Connecticut becomes fifth state to enact comprehensive data privacy legislation
This article is part of a series providing insight and updates on the latest state data privacy legislation.
…And then there were five.
Connecticut is the latest state to adopt data privacy measures aimed at giving consumers more control over their personally identifiable information, following in the footsteps of California, Colorado, Utah, and Virginia.
Effective July 1, 2023, businesses that operate in Connecticut or collect data from Connecticut residents will be required to adhere to certain data privacy principles when collecting personal information, to give consumers specific rights over the collection and use of their information, and to establish mechanisms and procedures for consumers to exercise those rights.
California lead the charge on comprehensive data privacy legislation, passing the California Consumer Privacy Act (CCPA) in 2018. The California attorney general began enforcing the CCPA on July 1, 2020 and the law has undergone several changes, with the most recent set of amendments set to go into effect January 1, 2023. Since the CCPA effective date, other states have proposed similar legislation.
Applicability of Connecticut's data privacy law
Like the CCPA and other state laws addressing comprehensive data privacy and security measures, the Connecticut law includes certain thresholds for businesses that are required to comply.
Impacted businesses are those that process data on at least 100,000 consumers or those that process data on at least 25,000 consumers and derive more than 25% of gross revenues from the sale of personal data.
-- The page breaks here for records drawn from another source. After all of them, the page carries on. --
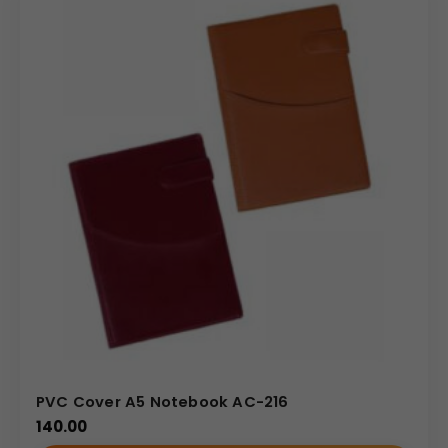
Comes with a built-in ribbon bookmark for easy
navigation between pages.
Made using 64 gsm Sunshine paper that provides a
smooth writing experience.
PU binding with a compact 18.5 × 24.5 cm B5 size –
perfect for portability.
Finished in smooth brown PU or leatherette for a
professional look.
2026 embossed on the front cover, highlighting its
dated planner design.
Uses & Benefits
Ideal for corporate professionals, students, and daily
planners.
Great for corporate gifting, employee use, or
PVC Cover A5 Notebook AC-216
executive meetings.
140.00
Allows for custom branding — replace visible text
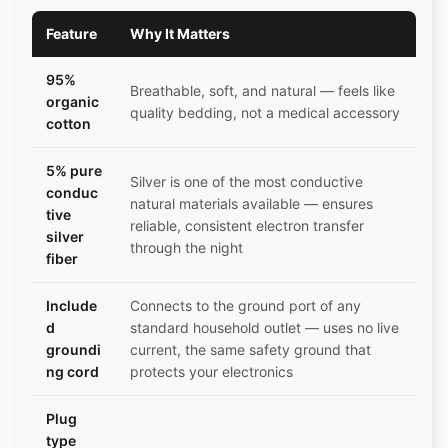
Feature
Why It Matters
95%
Breathable, soft, and natural — feels like
organic
quality bedding, not a medical accessory
cotton
5% pure
Silver is one of the most conductive
conduc
natural materials available — ensures
tive
reliable, consistent electron transfer
silver
through the night
fiber
Include
Connects to the ground port of any
d
standard household outlet — uses no live
groundi
current, the same safety ground that
ng cord
protects your electronics
Plug
type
There is a specific exclusion for “residents whose personal data is controlled or processed solely for the purpose of completing a payment transaction.”
An impacted business is, in parlance familiar to those impacted by the European General Data Protection Regulation, a “controller” or “processor.”
Connecticut privacy notice requirements
Under the law, controllers are required to provide Connecticut residents with a privacy notice that specifies:
- Categories of personal data processed
- Purposes for processing personal data
- How consumers may exercise their consumer rights
- Categories of personal data that is shared with third parties
- Categories of third parties with which the controller shares personal data
- Email address or online mechanism that the consumer may use to contact the controller.
Controllers will be required to establish, and describe in their privacy notice, one or more secure and reliable means for consumers to submit a request to exercise their consumer rights. Specifically, this will need to include a link on the controller’s website to opt-out of targeted advertising or the sale of personal data.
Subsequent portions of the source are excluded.